You can either use recompute directly or via proxy (I have never used it via proxy). Here is the doc - GitHub - madMAx43v3r/chia-gigahorse. Take a look at the 4th picture (load balanced across multiple machines). This may be an easier way to setup it up. The only thing you need to do is to export CHIAPOS_RECOMPUTE_HOST to env on both harvesters:

CHIAPOS_RECOMPUTE_HOST=192.168.3.2,192.168.3.3

and start recompute without any params (it will pick it up from that env variable).

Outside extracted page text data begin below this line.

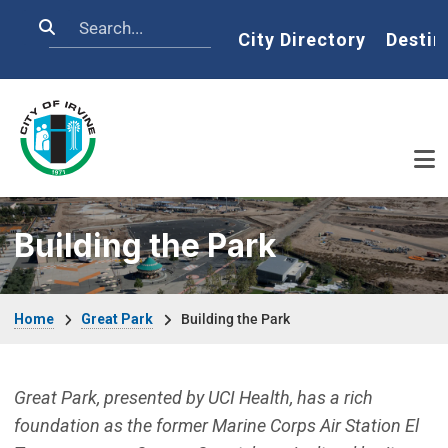
Skip to main content
Search
Home
City Directory
Destin
Building the Park
Breadcrumb
Home
Great Park
Building the Park
Great Park, presented by UCI Health, has a rich
foundation as the former Marine Corps Air Station El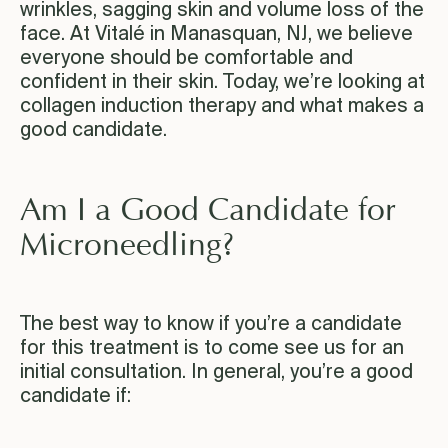
wrinkles, sagging skin and volume loss of the
face. At Vitalé in Manasquan, NJ, we believe
everyone should be comfortable and
confident in their skin. Today, we’re looking at
collagen induction therapy and what makes a
good candidate.
Am I a Good Candidate for
Microneedling?
The best way to know if you’re a candidate
for this treatment is to come see us for an
initial consultation. In general, you’re a good
candidate if: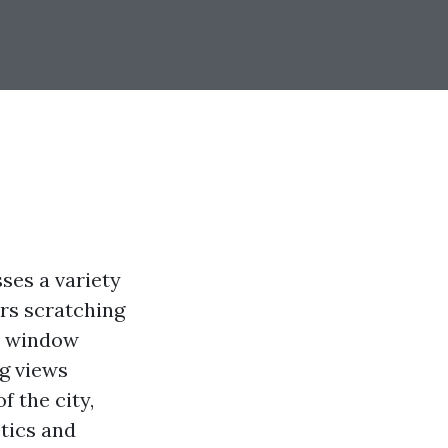
ses a variety
rs scratching
er window
ng views
f the city,
tics and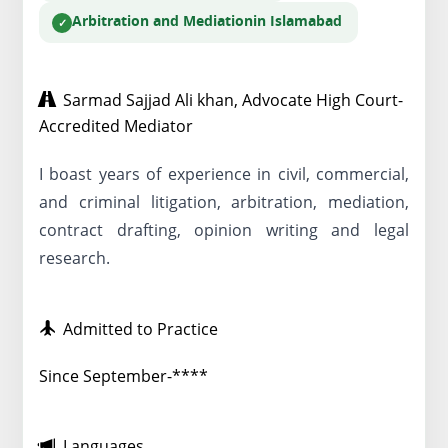
Arbitration and Mediation
in Islamabad
Sarmad Sajjad Ali khan, Advocate High Court-
Accredited Mediator
I boast years of experience in civil, commercial,
and criminal litigation, arbitration, mediation,
contract drafting, opinion writing and legal
research.
Admitted to Practice
Since September-****
Languages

CryptoVibe · April 14, 2024, 1:20am

This is how I got it working. I have three physical servers each running Proxmox. Each server has VMs running Linux Desktop (FARMER-01, HARVESTER-02, HARVESTER-03) (The Farmer VM also is running a harvester too, as you may know). On each VM, I started the recompute server like this FIRST (I Will add this as a service that starts with the VM now that I know this is working):

If any of Chia functions were running, I stopped them: ./chia.bin stop all -d

I run this in the VM, in a terminal window ON each VM (This stays open in the terminal & keeps listening for remote compute commands & you can’t add another command while it is running in this terminal window):

./chia_recompute_server

Then, I go to each VM through SSH on my desktop & Run this command on each of the VM’s:
export CHIAPOS_RECOMPUTE_HOST=10.1.1.1,10.1.1.2,10.1.1.3

For you, this is what you’d run:
export CHIAPOS_RECOMPUTE_HOST=192.168.3.2,192.168.3.3

Then I run either of these commands, depending on which machine I am starting Chia up on. I have my main remote farmer & two remote harvesters:

./chia.bin start farmer
./chia.bin start harvester

CryptoVibe · April 14, 2024, 2:33am

I was having the same issue. I have three Dell R720XD servers all running Proxmox. There is the main FARMER-01 & two remote harvesters HARVESTER-02 & HARVESTER-03. FARMER-01 has 12 20TB HDD’s & a NetApp DS4246 attached to it with 24 20TB HDD’s & a RTX 3070 Blower GPU, which was getting latency between 11 - 20 seconds. The latency kept getting worse as I plotted more C30 plots to it. MadMax suggested Remote Compute & I got it working (Like I shared above). HARVESTER-02 & HARVESTER-03 only have 12 20TB HDD’s in them & were getting 2 - 4 second latency. Once I got this Remote Compute working, FAMER-01 latency went down to 4 - 7 seconds & the harvesters were now below a second to 2 seconds most of the time. So EVERYTHING improved in terms of latency once I got Remote Compute working. I did not have to delete any plots. FARMER-01 is maxed at 100% usage / 15,500 C30 plots. I am planning to add NetApp DS4246 with 24 20 TB HDD’s to both of those & see how Remote Compute works. Each R730XD has an RTX 3070 Blower GPU in it. If the latency goes above 8 seconds once these other NetApps are added, I have a 4th R720XD that I will add to the Proxmox cluster & will only add 12 20TB HDD’s without a NetApp. BUT, there is an RTX 4070 blower GPU that is supposed to come out soon. Once that happens, I will upgrade to that & see if I have have 4 NetApps with 24 20TB HDD’s connected to all of these R720XD’s. I have a NetApp DS4486 that I’m curious to see if this Remote Compute could handle with these RTX 3070’s. I hope what I shared about my Remote Compute helps you & anyone else who sees this post.